The Waveshare e-paper has an option that comes with a Raspberry Pi-compatible hat, and this makes it very easy to get up and going with. Stick it on a Pi with headers, and load up the right software, and you're off.
As such, the actual build here is not very complex, consisting of:
That's it! If you don't have access to a laser cutter, wood or 3D printed parts would do just as well.
The Raspberry Pi mounts onto the base piece, the e-paper mounts onto the front frame using tape (or if you're more reasonable than I, something a little stronger), and the standoffs hold everything in place. Being a Raspberry Pi, the whole thing can be powered from a single micro USB cable.
- You can use M3 standoffs if you like, just be prepared to drill out the holes on the Raspberry Pi to be a little bigger (there's plenty of room on the PCB to do this, just be careful).
- None of the standoffs I had were long enough to space the two levels out correctly, so I just threaded two of them together.
- A Raspberry Pi Zero W might seem like the perfect small form factor for this, but in my tests, it did not have enough power overhead to update the screen and immediately undervolted whenever I tried. It might work better on a smaller e-paper screen.

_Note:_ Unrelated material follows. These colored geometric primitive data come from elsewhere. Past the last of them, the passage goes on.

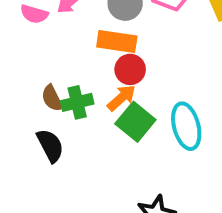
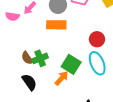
red circle: (130, 69) -> (97, 39), moved
orange arrow: (122, 98) -> (62, 78), moved

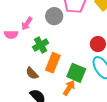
orange rectangle: (56, 25) -> (53, 63), moved, turned -60
green cross: (40, 58) -> (41, 45), moved

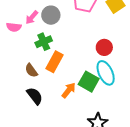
gray circle: (54, 16) -> (51, 15), moved
green square: (76, 73) -> (89, 82), moved

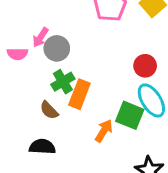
gray circle: (51, 15) -> (57, 48), moved
green cross: (44, 42) -> (63, 82), moved
black semicircle: (35, 96) -> (42, 147), moved, turned -42

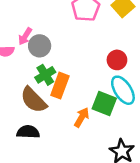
brown semicircle: (49, 110) -> (34, 100), size x1.6

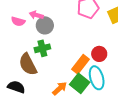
pink arrow: (25, 36) -> (36, 15), turned 56
orange rectangle: (60, 86) -> (80, 64), moved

- The refresh rate on these screens is long. Really long. I measured it at 15 to 20 seconds in some cases (it's in the video at 10:55 if you want to see it).
I am a fan of relatively "dumb" software on devices like this, just to keep maintenance easier, and so the actual software the Raspberry Pi runs is nothing more than a script that can display images fetched from a URL. This runs using cron, pointed at an app hosted in Google Cloud Run, pulling and updating the image every 30 minutes.

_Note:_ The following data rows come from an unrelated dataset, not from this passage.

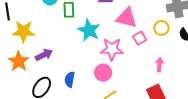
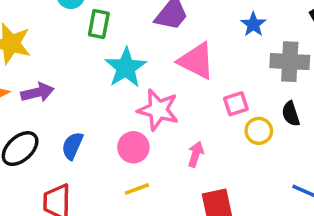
yellow circle: (161, 28) -> (259, 131), moved
pink square: (140, 38) -> (236, 104), moved
pink arrow: (160, 65) -> (196, 154), moved

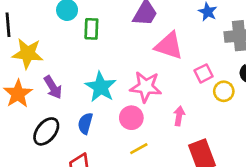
cyan star: (126, 68) -> (101, 87), moved
purple arrow: (37, 92) -> (53, 87), turned 80

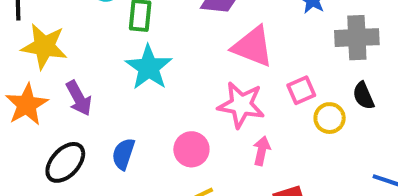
cyan star: (101, 87) -> (149, 67), moved
pink star: (146, 87) -> (241, 105), moved

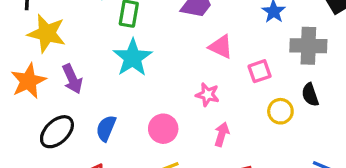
pink triangle: (253, 47) -> (221, 47), size x0.7
pink square: (301, 90) -> (260, 71), moved
pink star: (241, 105) -> (208, 95), size x0.6

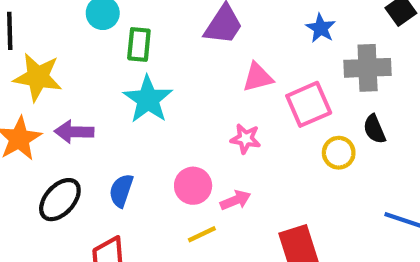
pink triangle: (221, 47) -> (258, 77), turned -36
pink square: (260, 71) -> (309, 104), size x1.5
purple arrow: (72, 79) -> (74, 132), turned 120
pink arrow: (222, 134) -> (235, 200), moved, turned 55

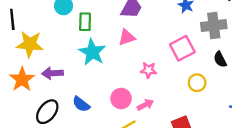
pink triangle: (258, 77) -> (127, 37), moved
yellow circle: (339, 153) -> (197, 83), moved
blue semicircle: (121, 191) -> (81, 104), turned -66

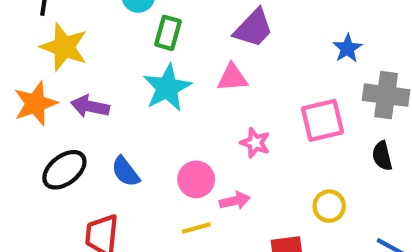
yellow circle: (197, 83) -> (329, 206), moved

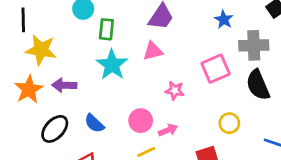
black semicircle: (382, 156) -> (258, 85), size x1.6

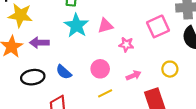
pink triangle: (153, 51) -> (105, 26), moved
black ellipse: (55, 129) -> (33, 77), turned 40
pink arrow: (168, 130) -> (134, 75), moved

The server itself is a small Flask app that pulls weather information from OpenWeather, mostly as they had a nice convenient single-call API. It renders the image for the display using Pillow, and then outputs that directly into an image for the aforementioned script to display.

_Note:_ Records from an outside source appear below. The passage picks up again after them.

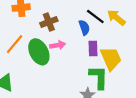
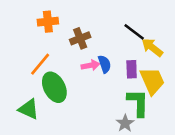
yellow arrow: (116, 18) -> (152, 47), moved
blue semicircle: (84, 27) -> (105, 64), moved
green ellipse: (39, 52) -> (54, 87), moved

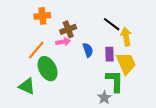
yellow arrow: (152, 47) -> (126, 37), turned 42
pink arrow: (90, 65) -> (63, 42), moved

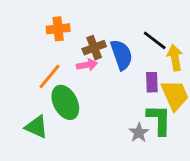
blue semicircle: (88, 50) -> (122, 55), moved, size x1.5
gray star: (104, 98) -> (139, 133), moved

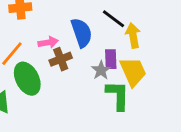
brown cross: (94, 48) -> (61, 59), moved
gray star: (139, 133) -> (101, 70), moved

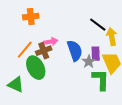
blue semicircle: (82, 33) -> (75, 51), moved
brown cross: (61, 59) -> (44, 51), moved

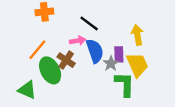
black line: (98, 25) -> (89, 23), moved
pink arrow: (51, 42) -> (78, 41), moved
brown cross: (44, 51) -> (66, 60), moved, turned -35

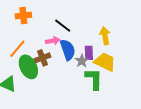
brown cross: (66, 60) -> (42, 58), turned 35
yellow trapezoid: (137, 65) -> (105, 62), turned -40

The server code is a bit of a mess - please read through it suitably prepared - but it does use palletised mode in Pillow to ensure it's sending images the display can render. When the display says it's three colour - red/white/black - it means it. There's no shades of grey or red, just those three colours, so there's no chance of antialiasing. The palletised mode ensures that it renders text and curves with appropriately hard edges; the fonts don't look great as a result, but I'll get around to investing more in the fonts in future.